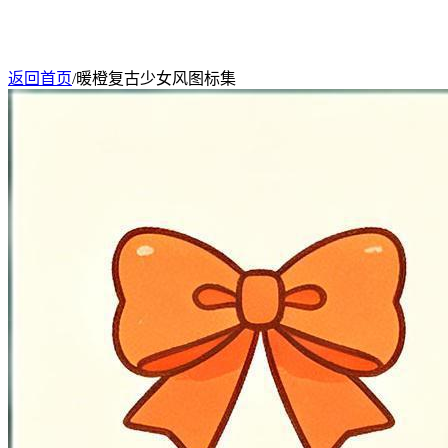
返回首页
/
暖橙复古少女风图标集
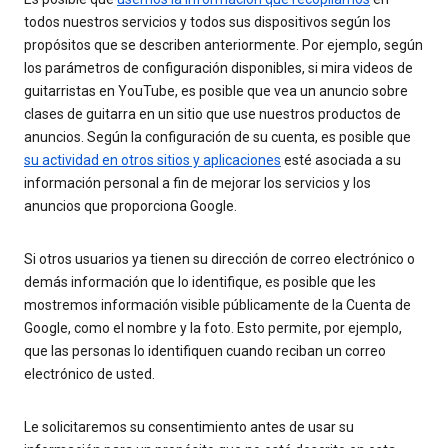
todos nuestros servicios y todos sus dispositivos según los
propósitos que se describen anteriormente. Por ejemplo, según
los parámetros de configuración disponibles, si mira videos de
guitarristas en YouTube, es posible que vea un anuncio sobre
clases de guitarra en un sitio que use nuestros productos de
anuncios. Según la configuración de su cuenta, es posible que
su actividad en otros sitios y aplicaciones
esté asociada a su
información personal a fin de mejorar los servicios y los
anuncios que proporciona Google.
Si otros usuarios ya tienen su dirección de correo electrónico o
demás información que lo identifique, es posible que les
mostremos información visible públicamente de la Cuenta de
Google, como el nombre y la foto. Esto permite, por ejemplo,
que las personas lo identifiquen cuando reciban un correo
electrónico de usted.
Le solicitaremos su consentimiento antes de usar su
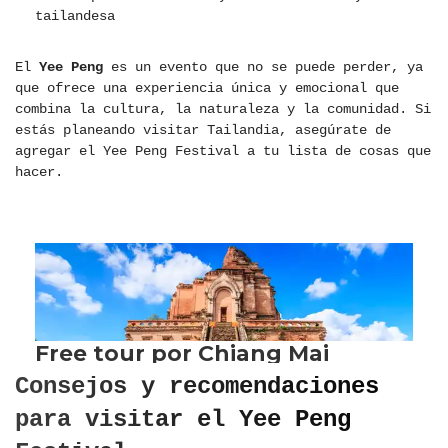
tailandesa
El
Yee Peng
es un evento que no se puede perder, ya
que ofrece una experiencia única y emocional que
combina la cultura, la naturaleza y la comunidad. Si
estás planeando visitar Tailandia, asegúrate de
agregar el Yee Peng Festival a tu lista de cosas que
hacer.
Consejos y recomendaciones
para visitar el Yee Peng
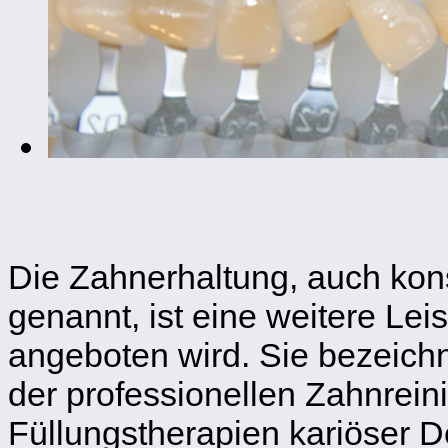
Die Zahnerhaltung, auch ko
genannt, ist eine weitere Lei
angeboten wird. Sie bezeic
der professionellen Zahnreini
Füllungstherapien kariöser D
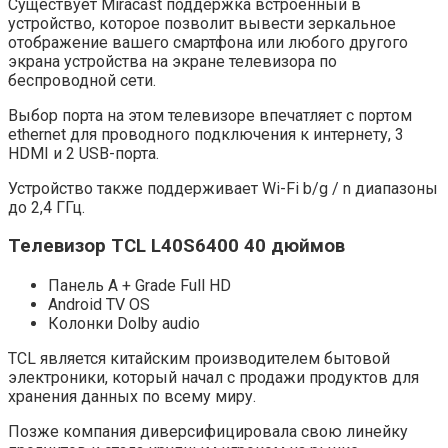
Существует Miracast поддержка встроенный в
устройство, которое позволит вывести зеркальное
отображение вашего смартфона или любого другого
экрана устройства на экране телевизора по
беспроводной сети.
Выбор порта на этом телевизоре впечатляет с портом
ethernet для проводного подключения к интернету, 3
HDMI и 2 USB-порта.
Устройство также поддерживает Wi-Fi b/g / n диапазоны
до 2,4 ГГц.
Телевизор
TCL
L
40S6400 40 дюймов
Панель A + Grade Full HD
Android TV OS
Колонки Dolby audio
TCL является китайским производителем бытовой
электроники, который начал с продажи продуктов для
хранения данных по всему миру.
Позже компания диверсифицировала свою линейку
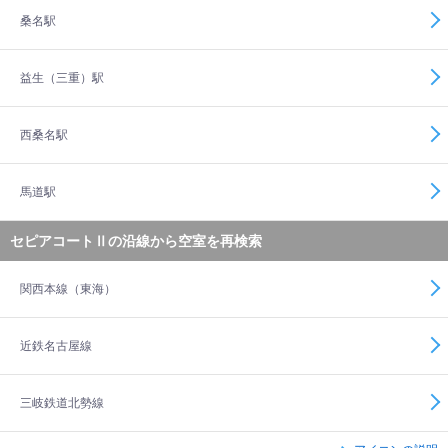
桑名駅
益生（三重）駅
西桑名駅
馬道駅
セピアコートⅡの沿線から空室を再検索
関西本線（東海）
近鉄名古屋線
三岐鉄道北勢線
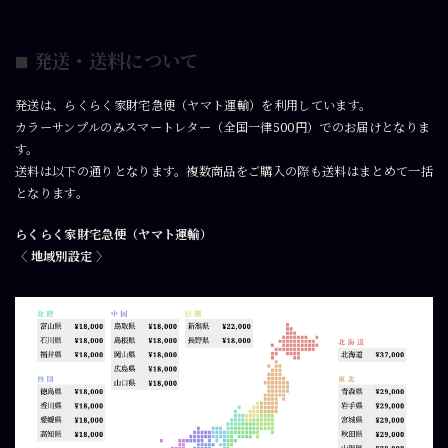
発送・送料について
■
発送は、らくらく家財宅急便（ヤマト運輸）を利用しています。
カラーサンプルのみスマートレター（全国一律500円）でのお届けとなりま
す。
送料は以下の通りとなります。複数商品をご購入の際も送料はまとめて一括
となります。
らくらく家財宅急便（ヤマト運輸）
〈 地域別設定 〉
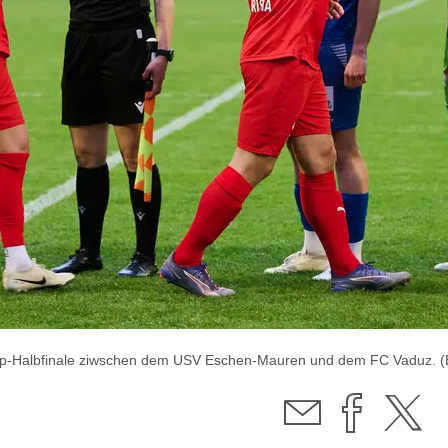
p-Halbfinale ziwschen dem USV Eschen-Mauren und dem FC Vaduz. (Bild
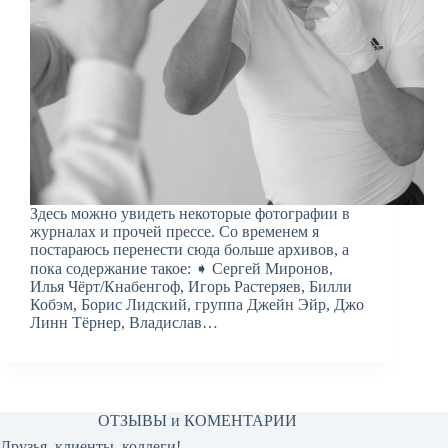
Здесь можно увидеть некоторые фотографии в
журналах и прочей прессе. Со временем я
постараюсь перенести сюда больше архивов, а
пока содержание такое: ➧ Сергей Миронов,
Илья Чёрт/Кнабенгоф, Игорь Растеряев, Билли
Кобэм, Борис Лидский, группа Джейн Эйр, Джо
Линн Тёрнер, Владислав…
ОТЗЫВЫ и КОМЕНТАРИИ
Друзья, клиенты, коллеги!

-- Task directions --
Each line above is to be repeated exactly as written; no picture is carried over.

-- Problem solution --
返回首页
/
暖橙复古少女风图标集
todos nuestros servicios y todos sus dispositivos según los
propósitos que se describen anteriormente. Por ejemplo, según
los parámetros de configuración disponibles, si mira videos de
guitarristas en YouTube, es posible que vea un anuncio sobre
clases de guitarra en un sitio que use nuestros productos de
anuncios. Según la configuración de su cuenta, es posible que
su actividad en otros sitios y aplicaciones
esté asociada a su
información personal a fin de mejorar los servicios y los
anuncios que proporciona Google.
Si otros usuarios ya tienen su dirección de correo electrónico o
demás información que lo identifique, es posible que les
mostremos información visible públicamente de la Cuenta de
Google, como el nombre y la foto. Esto permite, por ejemplo,
que las personas lo identifiquen cuando reciban un correo
electrónico de usted.
Le solicitaremos su consentimiento antes de usar su
tailandesa
El
Yee Peng
es un evento que no se puede perder, ya
que ofrece una experiencia única y emocional que
combina la cultura, la naturaleza y la comunidad. Si
estás planeando visitar Tailandia, asegúrate de
agregar el Yee Peng Festival a tu lista de cosas que
hacer.
Consejos y recomendaciones
para visitar el Yee Peng
Die Zahnerhaltung, auch ko
genannt, ist eine weitere Lei
angeboten wird. Sie bezeic
der professionellen Zahnreini
Füllungstherapien kariöser D
Существует Miracast поддержка встроенный в
устройство, которое позволит вывести зеркальное
отображение вашего смартфона или любого другого
экрана устройства на экране телевизора по
беспроводной сети.
Выбор порта на этом телевизоре впечатляет с портом
ethernet для проводного подключения к интернету, 3
HDMI и 2 USB-порта.
Устройство также поддерживает Wi-Fi b/g / n диапазоны
до 2,4 ГГц.
Телевизор
TCL
L
40S6400 40 дюймов
Панель A + Grade Full HD
Android TV OS
Колонки Dolby audio
TCL является китайским производителем бытовой
электроники, который начал с продажи продуктов для
хранения данных по всему миру.
Позже компания диверсифицировала свою линейку
桑名駅
益生（三重）駅
西桑名駅
馬道駅
セピアコートⅡの沿線から空室を再検索
関西本線（東海）
近鉄名古屋線
三岐鉄道北勢線
発送・送料について
■
発送は、らくらく家財宅急便（ヤマト運輸）を利用しています。
カラーサンプルのみスマートレター（全国一律500円）でのお届けとなりま
す。
送料は以下の通りとなります。複数商品をご購入の際も送料はまとめて一括
となります。
らくらく家財宅急便（ヤマト運輸）
〈 地域別設定 〉
p-Halbfinale ziwschen dem USV Eschen-Mauren und dem FC Vaduz. (Bild
Здесь можно увидеть некоторые фотографии в
журналах и прочей прессе. Со временем я
постараюсь перенести сюда больше архивов, а
пока содержание такое: ➧ Сергей Миронов,
Илья Чёрт/Кнабенгоф, Игорь Растеряев, Билли
Кобэм, Борис Лидский, группа Джейн Эйр, Джо
Линн Тёрнер, Владислав…
ОТЗЫВЫ и КОМЕНТАРИИ
Друзья, клиенты, коллеги!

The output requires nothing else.